I'm a firm believer in the old saying, "If it's not broken, don't 'fix' it!", which is why *most* of my Joomla sites are still running PHP4.
Yes, you understood correctly about the glpbals.php tweak; it does attempt to mitigate register_globals=on. Whether or not it is more/less effective than actually setting them off is somewhat debatable - it *does* seem to plug the potential hole.
In reply to:
set register globals to off. If I did, would that effectively solve all the security risks (assuming all my components and module still function)?

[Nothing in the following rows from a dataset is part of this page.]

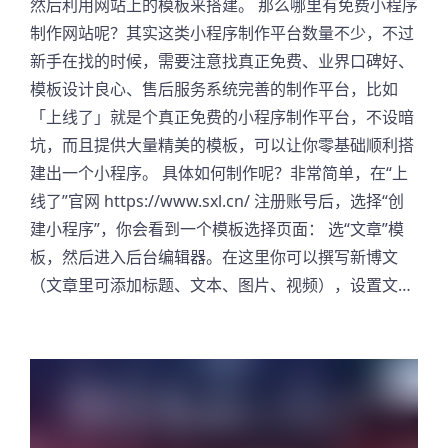
然后利用网站上的模板来搭建。 那么哪里有免费小程序
制作网站呢？其实这类小程序制作平台数量不少，不过
新手在找的时候，需要注意找真正免费、业界口碑好、
模板设计良心、售后服务系统完善的制作平台，比如
「上线了」就是个真正免费的小程序制作平台，不设暗
坑，而且提供大量精美的模板，可以让你零基础顺利搭
建出一个小程序。 具体如何制作呢？非常简单，在“上
线了”官网 https://www.sxl.cn/ 注册账号后，选择“创
建小程序”，你会看到一个模板选择页面： 选“文章”模
板，然后进入后台编辑器。在这里你可以撰写新博文
（文章里可添加标题、文本、图片、视频），设置文…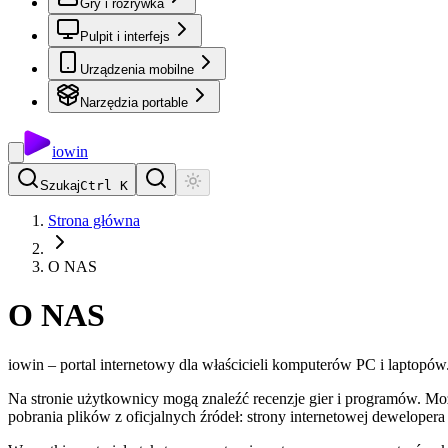
Gry i rozrywka
Pulpit i interfejs
Urządzenia mobilne
Narzędzia portable
io
win
Szukaj
Ctrl K
Strona główna
O NAS
O NAS
iowin – portal internetowy dla właścicieli komputerów PC i laptop
Na stronie użytkownicy mogą znaleźć recenzje gier i programów. Możli
pobrania plików z oficjalnych źródeł: strony internetowej dewelopera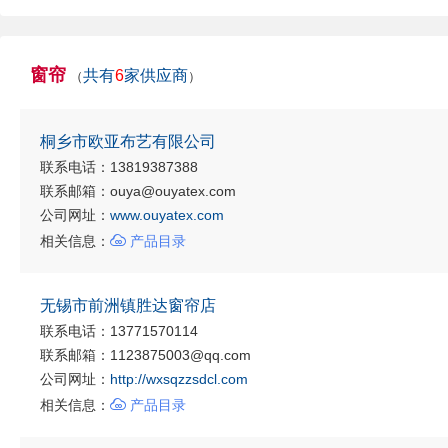
窗帘
共有
6
家供应商
（
）
桐乡市欧亚布艺有限公司
联系电话：13819387388
联系邮箱：ouya@ouyatex.com
公司网址：
www.ouyatex.com

相关信息：
产品目录
无锡市前洲镇胜达窗帘店
联系电话：13771570114
联系邮箱：1123875003@qq.com
公司网址：
http://wxsqzzsdcl.com

相关信息：
产品目录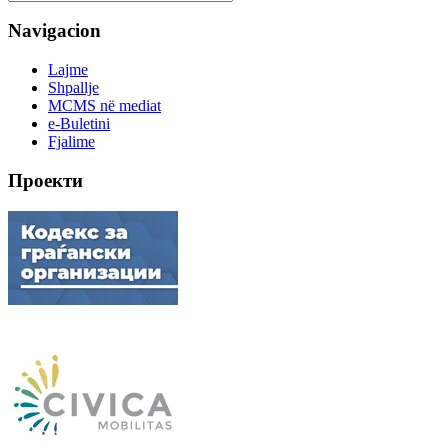
Navigacion
Lajme
Shpallje
MCMS në mediat
e-Buletini
Fjalime
Проекти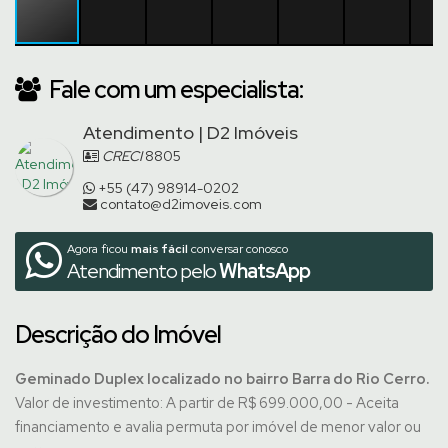
Fale com um especialista:
Atendimento | D2 Imóveis
CRECI
8805
+55 (47) 98914-0202
contato@d2imoveis.com
Agora ficou
mais fácil
conversar conosco
Atendimento pelo
WhatsApp
Descrição do Imóvel
Geminado Duplex localizado no bairro Barra do Rio Cerro.
Valor de investimento: A partir de R$ 699.000,00 - Aceita
financiamento e avalia permuta por imóvel de menor valor ou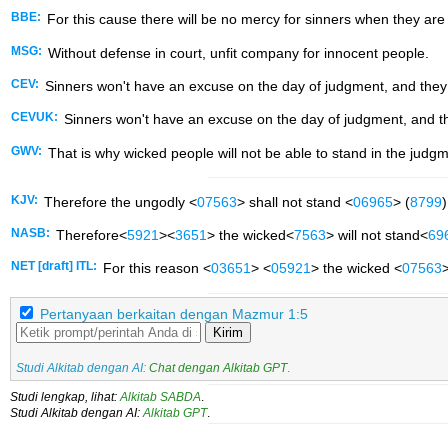
BBE:
For this cause there will be no mercy for sinners when they are
MSG:
Without defense in court, unfit company for innocent people.
CEV:
Sinners won't have an excuse on the day of judgment, and they 
CEVUK:
Sinners won't have an excuse on the day of judgment, and th
GWV:
That is why wicked people will not be able to stand in the judgm
KJV:
Therefore the ungodly <
07563
> shall not stand <
06965
> (
8799
NASB:
Therefore<
5921
><
3651
> the wicked<
7563
> will not stand<
69
NET [draft] ITL:
For this reason <
03651
> <
05921
> the wicked <
07563
Pertanyaan berkaitan dengan Mazmur 1:5
Kirim
Studi Alkitab dengan AI:
Chat dengan Alkitab GPT
.
Studi lengkap, lihat:
Alkitab SABDA
.
Studi Alkitab dengan AI:
Alkitab GPT
.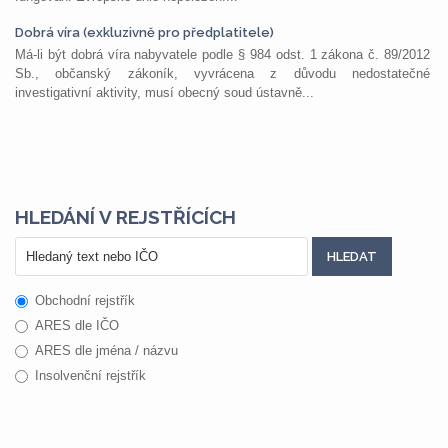
Dobrá víra (exkluzivně pro předplatitele)
Má-li být dobrá víra nabyvatele podle § 984 odst. 1 zákona č. 89/2012
Sb., občanský zákoník, vyvrácena z důvodu nedostatečné
investigativní aktivity, musí obecný soud ústavně...
HLEDÁNÍ V REJSTŘÍCÍCH
Obchodní rejstřík
ARES dle IČO
ARES dle jména / názvu
Insolvenční rejstřík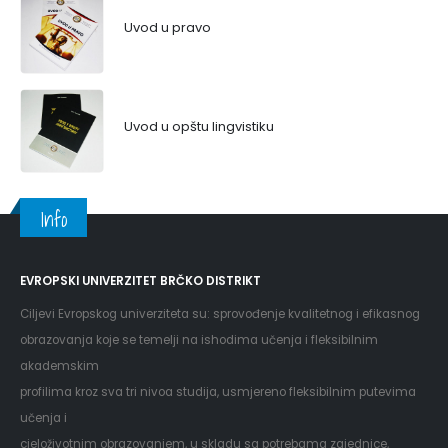
Uvod u pravo
Uvod u opštu lingvistiku
Info
EVROPSKI UNIVERZITET BRČKO DISTRIKT
Ciljevi Evropskog univerziteta su: sprovođenje kvalitetnog i efikasnog
obrazovanja koje se temelji na ishodima učenja i fleksibilnim
akademskim
profilima kroz sva tri nivoa studija, usmjereno fleksibilnim putevima
učenja i
cjeloživotnim obrazovanjem, u skladu sa potrebama zajednice,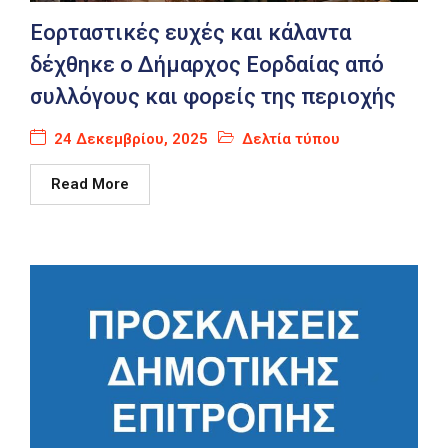
Καιρός
Εορταστικές ευχές και κάλαντα
δέχθηκε ο Δήμαρχος Εορδαίας από
συλλόγους και φορείς της περιοχής
24 Δεκεμβρίου, 2025
Δελτία τύπου
Read More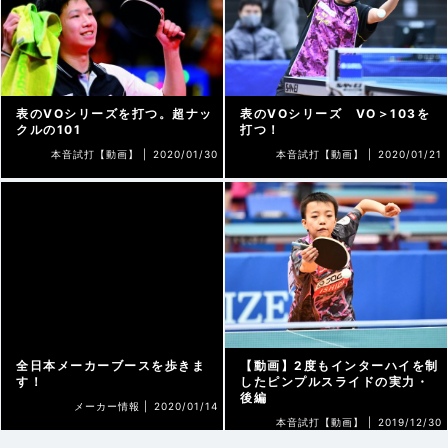
表のVOシリーズを打つ。超ナッ
表のVOシリーズ VO＞103を
クルの101
打つ！
本音試打【動画】 |
2020/01/30
本音試打【動画】 |
2020/01/21
全日本メーカーブースを歩きま
【動画】2度もインターハイを制
す！
したピンプルスライドの実力・
後編
メーカー情報 |
2020/01/14
本音試打【動画】 |
2019/12/30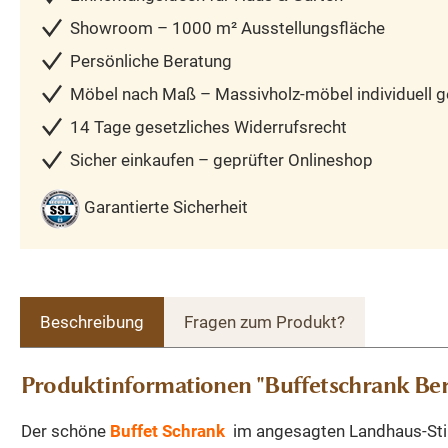
Showroom – 1000 m² Ausstellungsfläche
Persönliche Beratung
Möbel nach Maß – Massivholz-möbel individuell ge
14 Tage gesetzliches Widerrufsrecht
Sicher einkaufen – geprüfter Onlineshop
Garantierte Sicherheit
Beschreibung
Fragen zum Produkt?
Produktinformationen "Buffetschrank Ber
Der schöne
Buffet Schrank
im angesagten Landhaus-Stil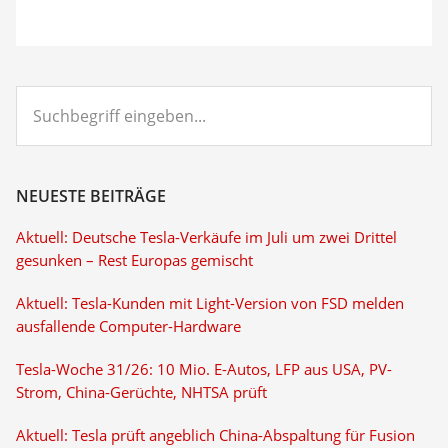
Suchbegriff
eingeben...
NEUESTE BEITRÄGE
Aktuell: Deutsche Tesla-Verkäufe im Juli um zwei Drittel
gesunken – Rest Europas gemischt
Aktuell: Tesla-Kunden mit Light-Version von FSD melden
ausfallende Computer-Hardware
Tesla-Woche 31/26: 10 Mio. E-Autos, LFP aus USA, PV-
Strom, China-Gerüchte, NHTSA prüft
Aktuell: Tesla prüft angeblich China-Abspaltung für Fusion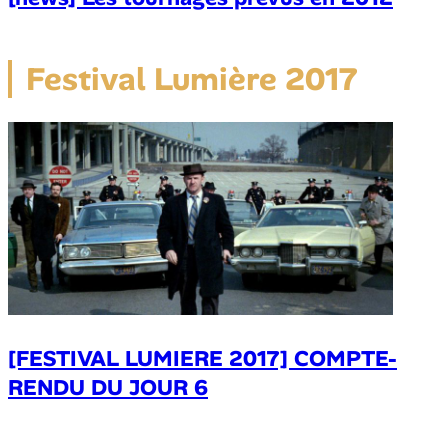
Festival Lumière 2017
[FESTIVAL LUMIERE 2017] COMPTE-
RENDU DU JOUR 6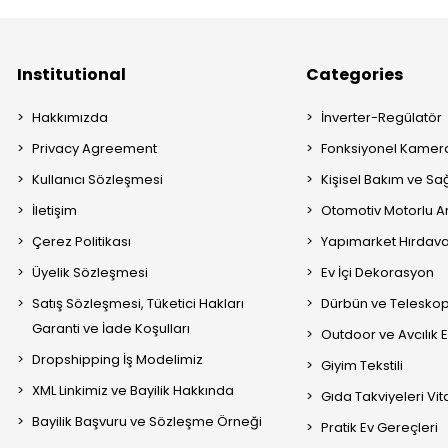
Institutional
Categories
Hakkımızda
İnverter-Regülatör
Privacy Agreement
Fonksiyonel Kamera
Kullanıcı Sözleşmesi
Kişisel Bakım ve Sağ
İletişim
Otomotiv Motorlu A
Çerez Politikası
Yapımarket Hırdava
Üyelik Sözleşmesi
Ev İçi Dekorasyon
Satış Sözleşmesi, Tüketici Hakları
Dürbün ve Telesko
Garanti ve İade Koşulları
Outdoor ve Avcılık 
Dropshipping İş Modelimiz
Giyim Tekstili
XML Linkimiz ve Bayilik Hakkında
Gıda Takviyeleri Vi
Bayilik Başvuru ve Sözleşme Örneği
Pratik Ev Gereçleri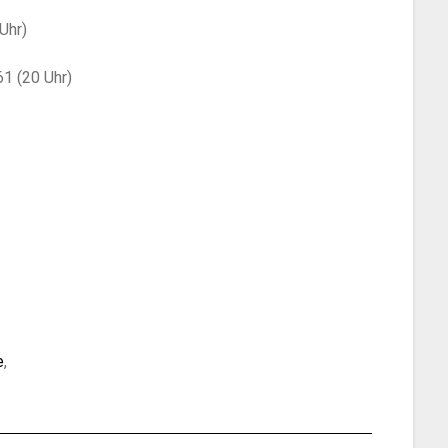
Uhr)
1 (20 Uhr)
e
,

I don't know that it is *ever* correct to say that *anything* "would ...effectively solve all the security risks", as anything accessable on the web risks being subjected to continual attacks. Think of it as an "arms race" - we plug an exploted bit of code, the bad guys find another attack vector, rinse, and repeat. Traditionally, the register_global=on setting has been popular with attackers, and changing it *does* eliminate that exposure, so it *is* a "good thing(tm)" 
The code you need to change in the script is to add a "substitution" regular expression, similar to the one used to modify the max upload - if you will be patient with me, I'll inspect the PHP4 php.ini file for what is needed, and post a code snippet later tonight for inclusion in the script.
There won't be any need for apache to be rebooted, as (I assume!) you *are* running PHP as CGI - all of this depends upon that. It *would* need to be rebooted if you were running mod-php as an apache module. When running PHP as CGI, the php.ini is read upon execution of the php.cgi, so apache doesn't care.